▸ PROMPT:
Copy every line of the entries that includes the word "những".

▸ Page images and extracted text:
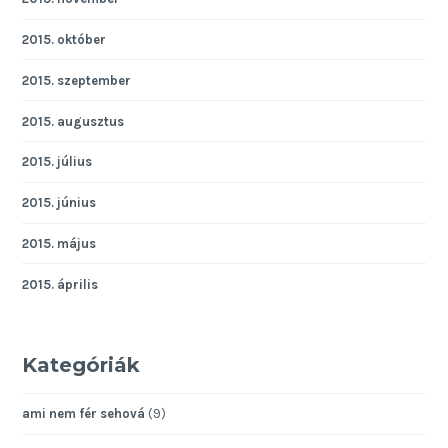
2015. október
2015. szeptember
2015. augusztus
2015. július
2015. június
2015. május
2015. április
Kategóriák
ami nem fér sehová
(9)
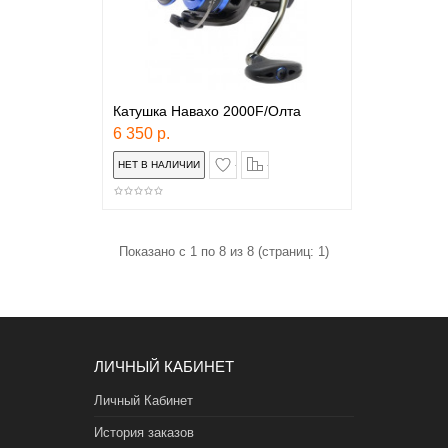
Катушка Навахо 2000F/Олта
6 350 р.
в закладки
сравнение
Показано с 1 по 8 из 8 (страниц: 1)
ЛИЧНЫЙ КАБИНЕТ
Личный Кабинет
История заказов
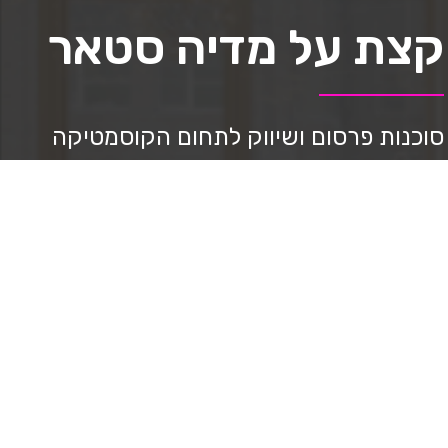
קצת על מדיה סטאר
סוכנות פרסום ושיווק לתחום הקוסמטיקה
ואסתטיקה למעלה מ-8 שנים.
נותנים מענה וליווי מקצועי במהלך הדרך,
ניהול סושיאל, בניית דפי נחיתה, ppc ניהול
בניית אתרים, יצירת תוכן וצילום מקצועי,
בניית אסטרטגיה, מיתוג, עיצוב גרפי, ליווי
בשבלי מכירות.
ובעזרת שיטה שפיתחנו מצליחים להביא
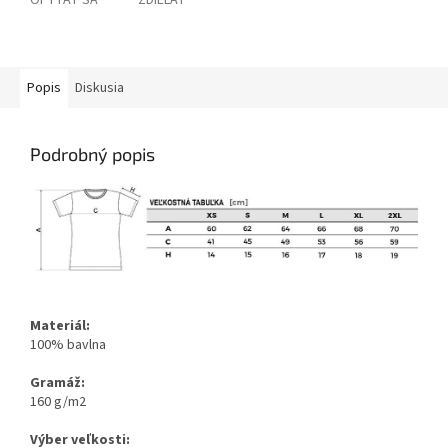
OPÝTAŤ SA
ZDIEĽAŤ
Popis
Diskusia
Podrobný popis
Materiál:
100% bavlna
Gramáž:
160 g/m2
Výber veľkosti:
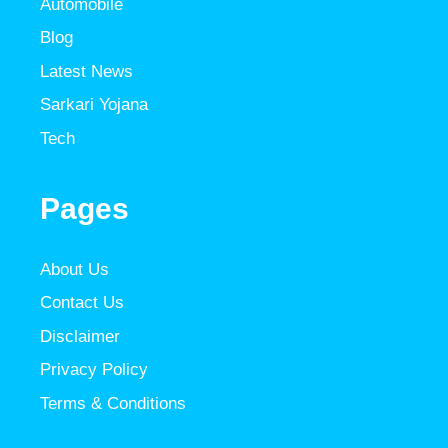
Automobile
Blog
Latest News
Sarkari Yojana
Tech
Pages
About Us
Contact Us
Disclaimer
Privacy Policy
Terms & Conditions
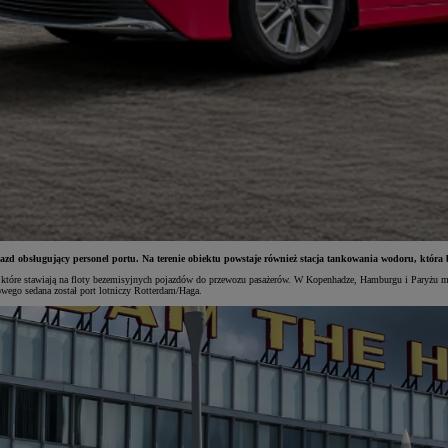
 obsługujący personel portu. Na terenie obiektu powstaje również stacja tankowania wodoru, która b
tóre stawiają na floty bezemisyjnych pojazdów do przewozu pasażerów. W Kopenhadze, Hamburgu i Paryżu model
wego sedana został port lotniczy Rotterdam/Haga.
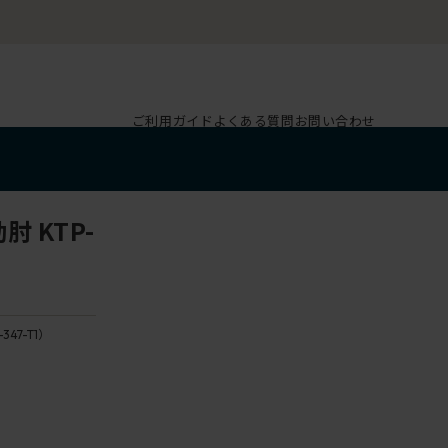
ご利用ガイド
よくある質問
お問い合わせ
 KTP-
-347-T1）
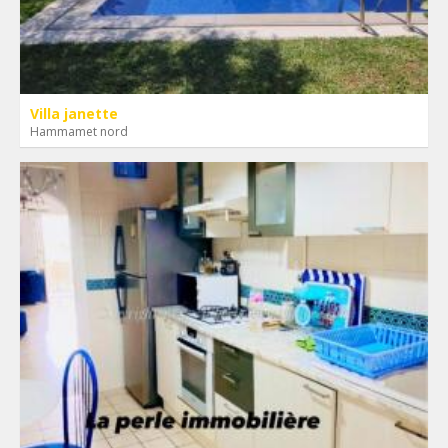
Villa janette
Hammamet nord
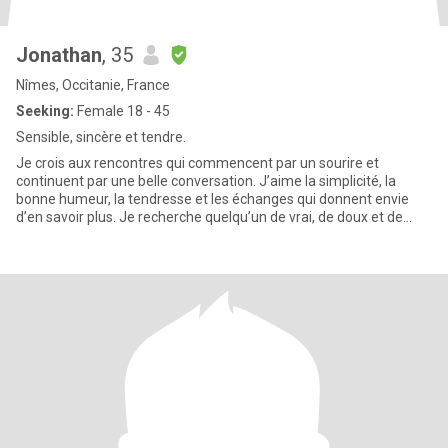
Jonathan
, 35
Nîmes, Occitanie, France
Seeking:
Female 18 - 45
Sensible, sincère et tendre.
Je crois aux rencontres qui commencent par un sourire et
continuent par une belle conversation. J’aime la simplicité, la
bonne humeur, la tendresse et les échanges qui donnent envie
d’en savoir plus. Je recherche quelqu’un de vrai, de doux et de
natu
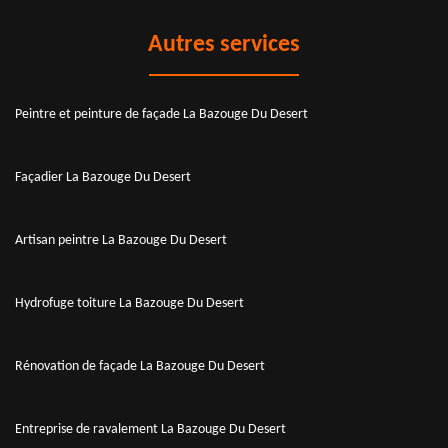
Autres services
Peintre et peinture de façade La Bazouge Du Desert
Façadier La Bazouge Du Desert
Artisan peintre La Bazouge Du Desert
Hydrofuge toiture La Bazouge Du Desert
Rénovation de façade La Bazouge Du Desert
Entreprise de ravalement La Bazouge Du Desert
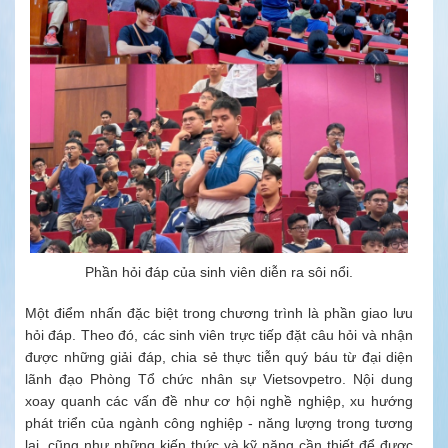
Phần hỏi đáp của sinh viên diễn ra sôi nổi.
Một điểm nhấn đặc biệt trong chương trình là phần giao lưu
hỏi đáp. Theo đó, các sinh viên trực tiếp đặt câu hỏi và nhận
được những giải đáp, chia sẻ thực tiễn quý báu từ đại diện
lãnh đạo Phòng Tổ chức nhân sự Vietsovpetro. Nội dung
xoay quanh các vấn đề như cơ hội nghề nghiệp, xu hướng
phát triển của ngành công nghiệp - năng lượng trong tương
lai, cũng như những kiến thức và kỹ năng cần thiết để được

▸ WRITTEN SOLUTION:
được những giải đáp, chia sẻ thực tiễn quý báu từ đại diện
lai, cũng như những kiến thức và kỹ năng cần thiết để được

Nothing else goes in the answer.